A definição encerra as especulações sobre a data do evento. O partido havia reservado o Clube Internacional para duas possibilidades, dias 1º e 2 de agosto, mas optou pelo primeiro dia em razão da convenção nacional do PT, marcada para 2 de agosto, em São Paulo. Na ocasião, serão homologadas as candidaturas do presidente Luiz Inácio Lula da Silva à reeleição e do vice-presidente Geraldo Alckmin, filiado ao PSB.

Além de disputar o Governo de Pernambuco, João Campos também exerce a presidência nacional do PSB e participará da convenção petista ao lado de Lula e das principais lideranças da base governista.

Segundo a direção nacional do PSB, a escolha da data atendeu a um pedido do próprio presidente Lula. A legenda é considerada pelo Palácio do Planalto um dos principais pilares da aliança que sustenta a candidatura presidencial, desempenhando papel estratégico na construção dos palanques estaduais.

Em diversos estados brasileiros, o PSB lançará candidaturas próprias alinhadas ao projeto de Lula ou apoiará candidatos do PT e de partidos aliados.
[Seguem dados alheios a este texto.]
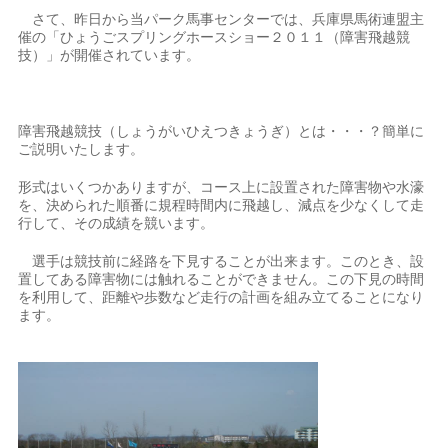
さて、昨日から当パーク馬事センターでは、兵庫県馬術連盟主
催の「ひょうごスプリングホースショー２０１１（障害飛越競
技）」が開催されています。
障害飛越競技（しょうがいひえつきょうぎ）とは・・・？簡単に
ご説明いたします。
形式はいくつかありますが、コース上に設置された障害物や水濠
を、決められた順番に規程時間内に飛越し、減点を少なくして走
行して、その成績を競います。
選手は競技前に経路を下見することが出来ます。このとき、設
置してある障害物には触れることができません。この下見の時間
を利用して、距離や歩数など走行の計画を組み立てることになり
ます。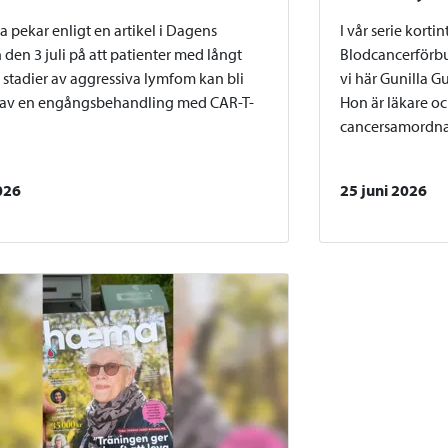
a pekar enligt en artikel i Dagens
I vår serie kort
 den 3 juli på att patienter med långt
Blodcancerförbu
stadier av aggressiva lymfom kan bli
vi här Gunilla G
 av en engångsbehandling med CAR-T-
Hon är läkare och
cancersamordnar
2026
25 juni 2026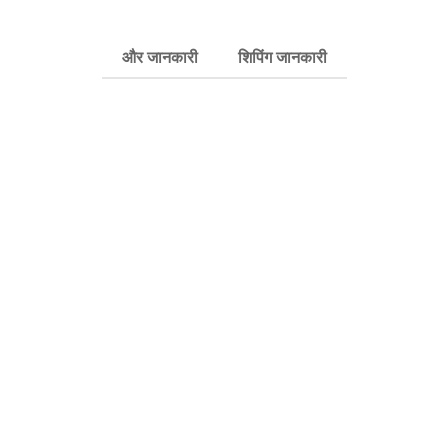
और जानकारी
शिपिंग जानकारी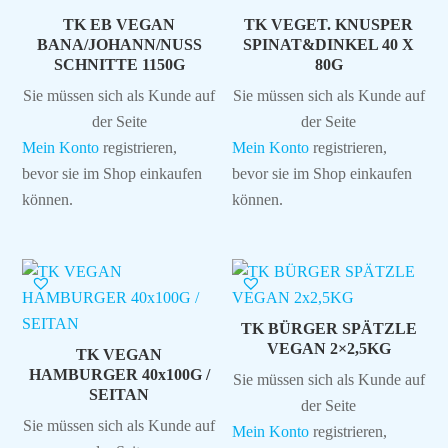
TK EB VEGAN
TK VEGET. KNUSPER
BANA/JOHANN/NUSS
SPINAT&DINKEL 40 X
SCHNITTE 1150G
80G
Sie müssen sich als Kunde auf
Sie müssen sich als Kunde auf
der Seite
der Seite
Mein Konto
registrieren,
Mein Konto
registrieren,
bevor sie im Shop einkaufen
bevor sie im Shop einkaufen
können.
können.
TK BÜRGER SPÄTZLE
VEGAN 2×2,5KG
TK VEGAN
HAMBURGER 40x100G /
Sie müssen sich als Kunde auf
SEITAN
der Seite
Sie müssen sich als Kunde auf
Mein Konto
registrieren,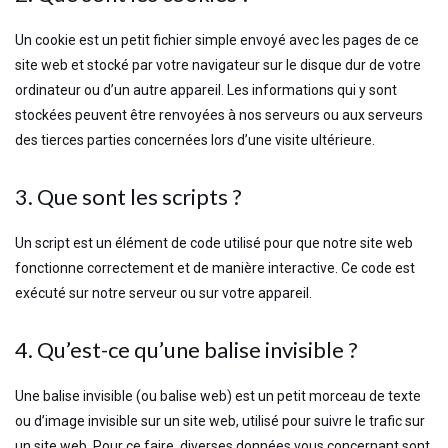
Un cookie est un petit fichier simple envoyé avec les pages de ce
site web et stocké par votre navigateur sur le disque dur de votre
ordinateur ou d’un autre appareil. Les informations qui y sont
stockées peuvent être renvoyées à nos serveurs ou aux serveurs
des tierces parties concernées lors d’une visite ultérieure.
3. Que sont les scripts ?
Un script est un élément de code utilisé pour que notre site web
fonctionne correctement et de manière interactive. Ce code est
exécuté sur notre serveur ou sur votre appareil.
4. Qu’est-ce qu’une balise invisible ?
Une balise invisible (ou balise web) est un petit morceau de texte
ou d’image invisible sur un site web, utilisé pour suivre le trafic sur
un site web. Pour ce faire, diverses données vous concernant sont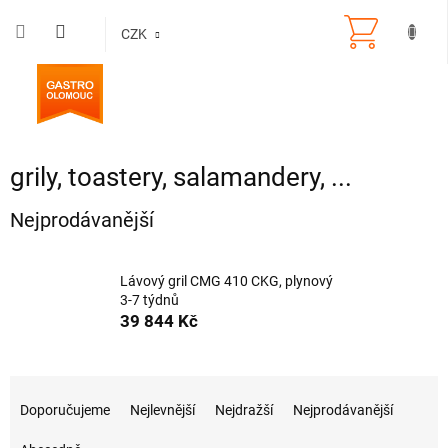
Přejít
na
CZK
obsah
grily, toastery, salamandery, ...
Nejprodávanější
Lávový gril CMG 410 CKG, plynový
3-7 týdnů
39 844 Kč
Ř
a
Doporučujeme
Nejlevnější
Nejdražší
Nejprodávanější
z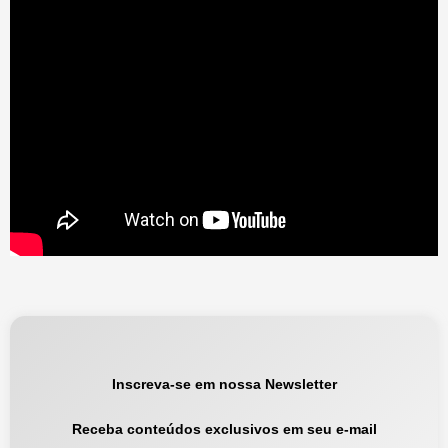
Inscreva-se em nossa Newsletter
Receba conteúdos exclusivos em seu e-mail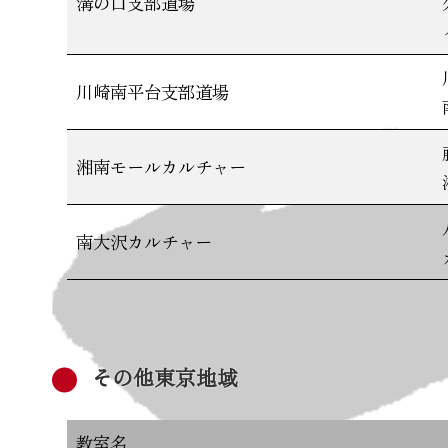
溝の口支部道場
川崎南平台支部道場
湘南モールカルチャー
南大沢カルチャー
その他東京地域
教室名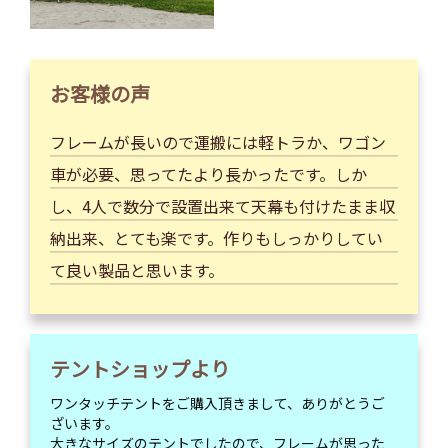
お客様の声
フレームが長いので運搬には軽トラか、ワゴン
車が必要、思ってたより長かったです。しか
し、4人で数分で設置出来て天幕も付けたまま収
納出来、とても楽です。作りもしっかりしてい
て良い製品と思います。
テントショップより
ワンタッチテントをご購入頂きまして、ありがとうご
ざいます。
大きなサイズのテントでしたので、フレームが思った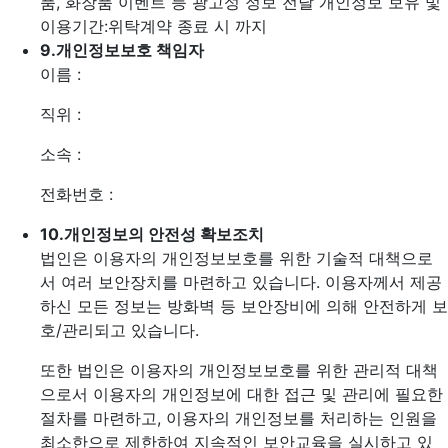
품, 화장품 이벤트 등 광고성 정보 전달
개인정보 보유 및
이용기간:위탁계약 종료 시 까지
9.
개인정보보호 책임자
이름 :
직위 :
소속 :
전화번호 :
10.
개인정보의 안전성 확보조치
법인은 이용자의 개인정보보호를 위한 기술적 대책으로
서 여러 보안장치를 마련하고 있습니다. 이용자께서 제공
하신 모든 정보는 방화벽 등 보안장비에 의해 안전하게 보
호/관리되고 있습니다.
또한 법인은 이용자의 개인정보보호를 위한 관리적 대책
으로서 이용자의 개인정보에 대한 접근 및 관리에 필요한
절차를 마련하고, 이용자의 개인정보를 처리하는 인원을
최소한으로 제한하여 지속적인 보안교육을 실시하고 있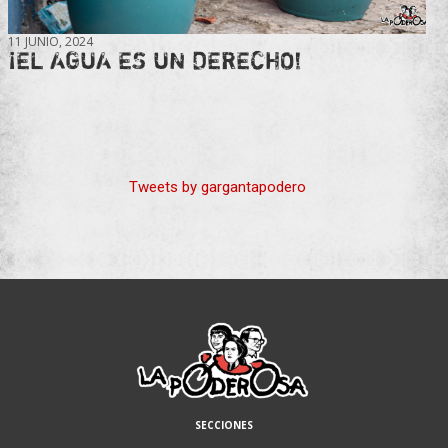
11 JUNIO, 2024
¡EL AGUA ES UN DERECHO!
Tweets by gargantapodero
SECCIONES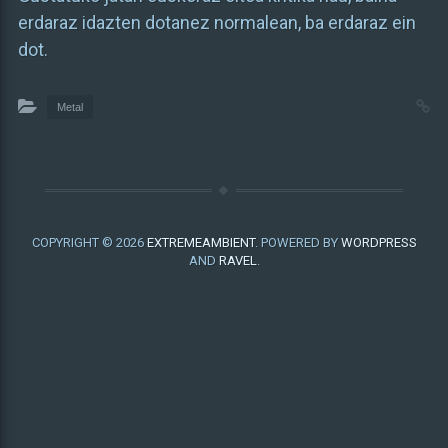
erdaraz idazten dotanez normalean, ba erdaraz ein
dot.
Metal
COPYRIGHT © 2026
EXTREMEAMBIENT
. POWERED BY
WORDPRESS
AND
RAVEL
.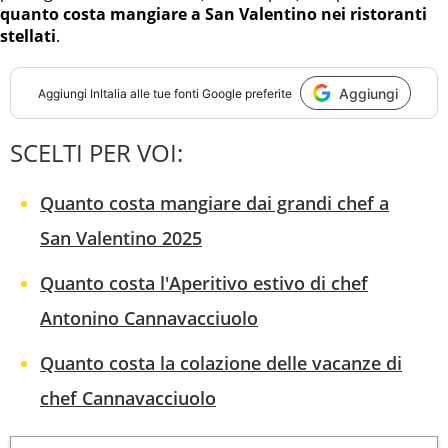
quanto costa mangiare a San Valentino nei ristoranti
stellati
.
Aggiungi
Aggiungi
InItalia
alle tue fonti Google preferite
SCELTI PER VOI:
Quanto costa mangiare dai grandi chef a
San Valentino 2025
Quanto costa l'Aperitivo estivo di chef
Antonino Cannavacciuolo
Quanto costa la colazione delle vacanze di
chef Cannavacciuolo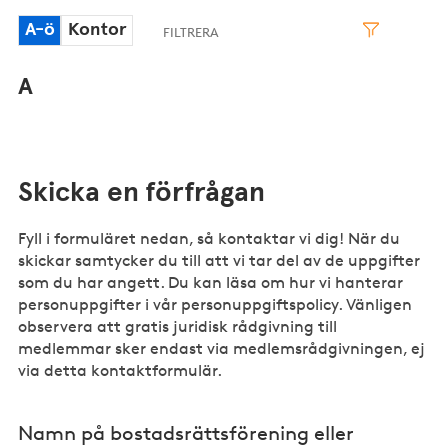
A-ö
Kontor
A
Skicka en förfrågan
Fyll i formuläret nedan, så kontaktar vi dig! När du
skickar samtycker du till att vi tar del av de uppgifter
som du har angett. Du kan läsa om hur vi hanterar
personuppgifter i vår personuppgiftspolicy. Vänligen
observera att gratis juridisk rådgivning till
medlemmar sker endast via medlemsrådgivningen, ej
via detta kontaktformulär.
Namn på bostadsrättsförening eller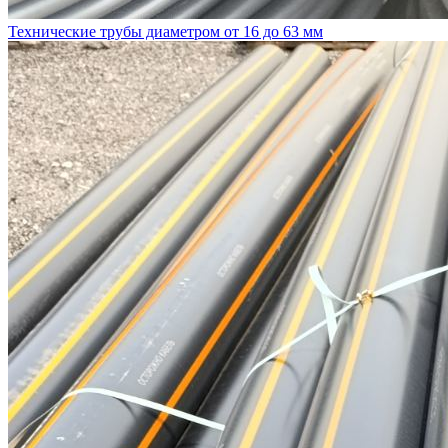
Технические трубы диаметром от 16 до 63 мм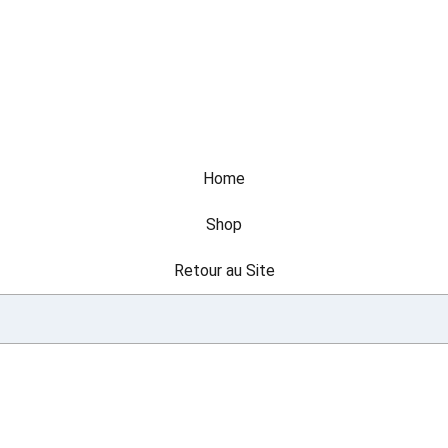
Home
Shop
Retour au Site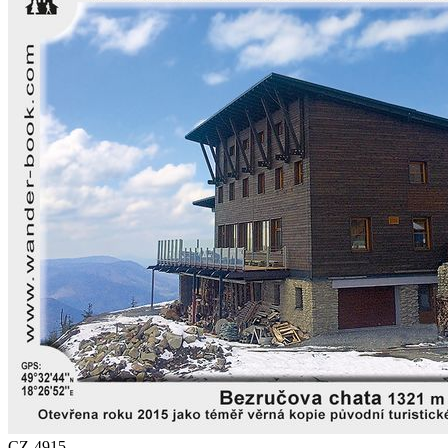
CZ-4915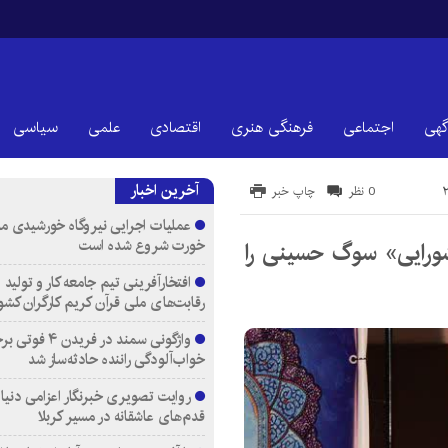
گهی
اجتماعی
فرهنگی هنری
اقتصادی
علمی
سیاسی
آخرین اخبار
0 نظر
چاپ خبر
عملیات اجرایی نیروگاه خورشیدی م
خورت شروع شده است
شورایی» سوگ حسینی را
افتخارآفرینی تیم جامعه کار و تولید 
رقابت‌های ملی قرآن کریم کارگران کشو
واژگونی سمند در فری
خواب‌آلودگی راننده حادثه‌ساز شد
روایت تصویری خبرنگار اعزامی دنیای
قدم‌های عاشقانه در مسیر کربلا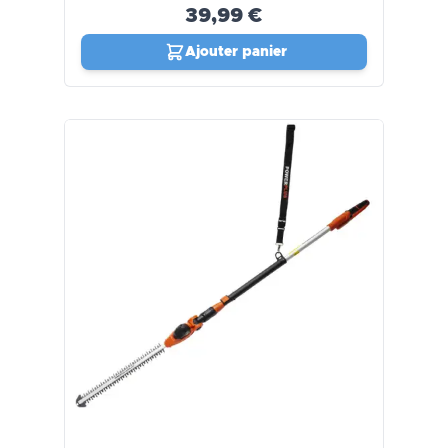
39,99 €
Ajouter panier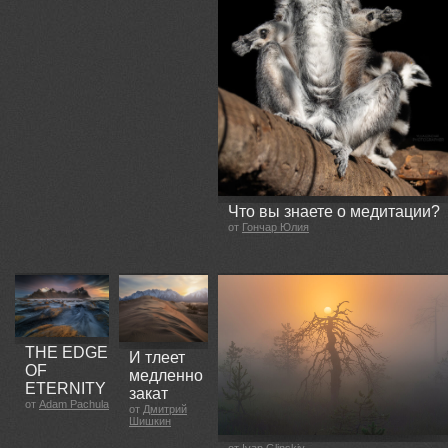
Что вы знаете о медитации?
от
Гончар Юлия
THE EDGE
И тлеет
OF
медленно
ETERNITY
закат
от
Adam Pachula
от
Дмитрий
Шишкин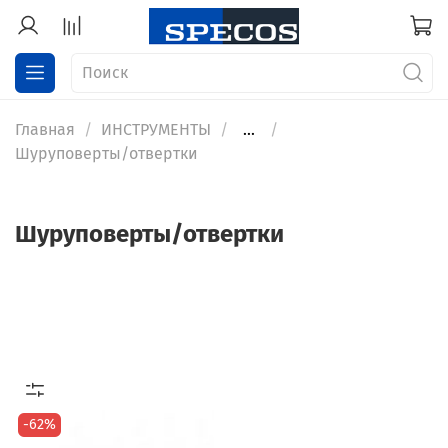
Главная
ИНСТРУМЕНТЫ
...
Шуруповерты/отвертки
Шуруповерты/отвертки
-62%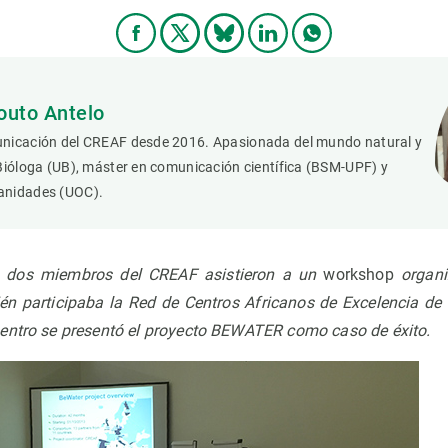
outo Antelo
nicación del CREAF desde 2016. Apasionada del mundo natural y
Bióloga (UB), máster en comunicación científica (BSM-UPF) y
anidades (UOC).
, dos miembros del CREAF asistieron a un
workshop
organi
n participaba la Red de Centros Africanos de Excelencia de
entro se presentó el proyecto BEWATER como caso de éxito.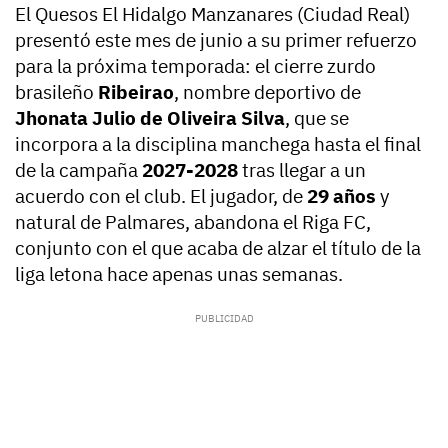
El Quesos El Hidalgo Manzanares (Ciudad Real)
presentó este mes de junio a su primer refuerzo
para la próxima temporada: el cierre zurdo
brasileño
Ribeirao
, nombre deportivo de
Jhonata Julio de Oliveira Silva
, que se
incorpora a la disciplina manchega hasta el final
de la campaña
2027-2028
tras llegar a un
acuerdo con el club. El jugador, de
29 años
y
natural de Palmares, abandona el Riga FC,
conjunto con el que acaba de alzar el título de la
liga letona hace apenas unas semanas.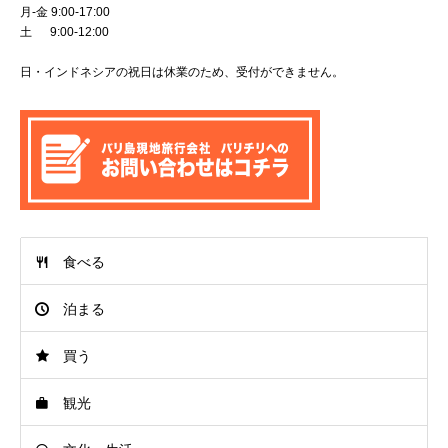
月-金 9:00-17:00
土 9:00-12:00
日・インドネシアの祝日は休業のため、受付ができません。
食べる
泊まる
買う
観光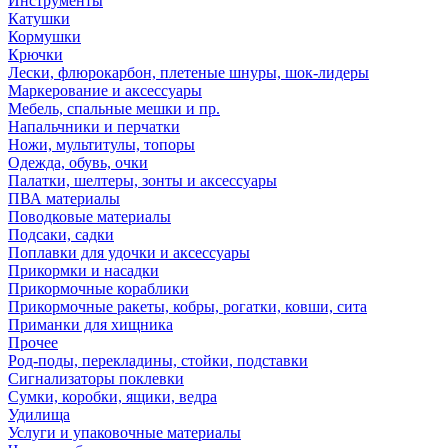
Инструменты
Катушки
Кормушки
Крючки
Лески, флюрокарбон, плетеные шнуры, шок-лидеры
Маркерование и аксессуары
Мебель, спальные мешки и пр.
Напальчники и перчатки
Ножи, мультитулы, топоры
Одежда, обувь, очки
Палатки, шелтеры, зонты и аксессуары
ПВА материалы
Поводковые материалы
Подсаки, садки
Поплавки для удочки и аксессуары
Прикормки и насадки
Прикормочные кораблики
Прикормочные ракеты, кобры, рогатки, ковши, сита
Приманки для хищника
Прочее
Род-поды, перекладины, стойки, подставки
Сигнализаторы поклевки
Сумки, коробки, ящики, ведра
Удилища
Услуги и упаковочные материалы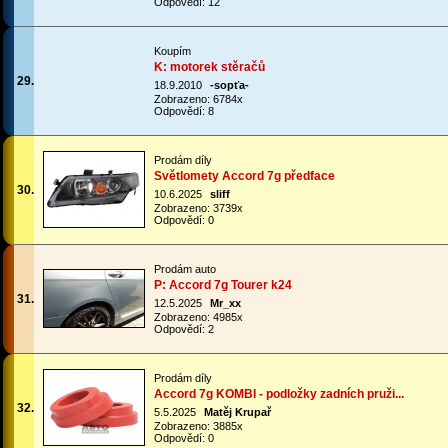
Odpovědí: 12
Koupím
K: motorek stěračů
29.
18.9.2010
-sopťa-
Zobrazeno: 6784x
Odpovědí: 8
Prodám díly
Světlomety Accord 7g předface
30.
10.6.2025
sliff
Zobrazeno: 3739x
Odpovědí: 0
Prodám auto
P: Accord 7g Tourer k24
31.
12.5.2025
Mr_xx
Zobrazeno: 4985x
Odpovědí: 2
Prodám díly
Accord 7g KOMBI - podložky zadních pruži...
32.
5.5.2025
Matěj Krupař
Zobrazeno: 3885x
Odpovědí: 0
De acordo com a sigla, essa articulação deverá ocorrer em cerca de 20 estados, reforçando a estratégia de fortalecimento da coligação nacional.

Durante a convenção da Federação Brasil da Esperança (PT, PV e PCdoB), realizada na segunda-feira (20), João Campos destacou a importância da unidade das forças políticas que apoiam Lula. O socialista afirmou que sua candidatura ao Governo de Pernambuco também tem como objetivo consolidar um palanque forte para o presidente no Estado durante a campanha eleitoral de 2026.

A convenção do PSB marcará oficialmente o início da caminhada eleitoral de João Campos em Pernambuco, reunindo lideranças estaduais, prefeitos, vereadores, deputados e representantes dos partidos que integram sua base de apoio. O evento deverá reunir ainda dirigentes nacionais da legenda e aliados políticos que compõem o campo governista.

FLÁVIO BOLSONARO RECUSA ESCOLTA DA PF DURANTE A CAMPANHA E ALEGA RISCO DE "INFILTRAÇÃO"

O senador Flávio Bolsonaro (PL-RJ), pré-candidato à Presidência da República nas eleições de 2026, anunciou que não aceitará a proteção oferecida pela Polícia Federal durante o período oficial de campanha. A decisão foi divulgada por meio de uma publicação em seu perfil na rede social X (antigo Twitter), no último domingo (19), em reação à estrutura de segurança preparada pela corporação para atender os candidatos ao Palácio do Planalto.

A operação da Polícia Federal prevê um investimento de aproximadamente R$ 95 milhões e poderá mobilizar até 458 agentes para garantir a segurança de até dez candidaturas presidenciais ao longo do processo eleitoral.

Ao justificar sua recusa, Flávio Bolsonaro afirmou que prefere que os policiais que poderiam ser destacados para sua escolta sejam direcionados para reforçar investigações relacionadas às fraudes em benefícios do Instituto Nacional do Seguro Social (INSS). Em sua publicação, o senador declarou que "os servidores da PF que estariam à minha disposição sejam destinados imediatamente para a investigação do roubo dos aposentados do INSS".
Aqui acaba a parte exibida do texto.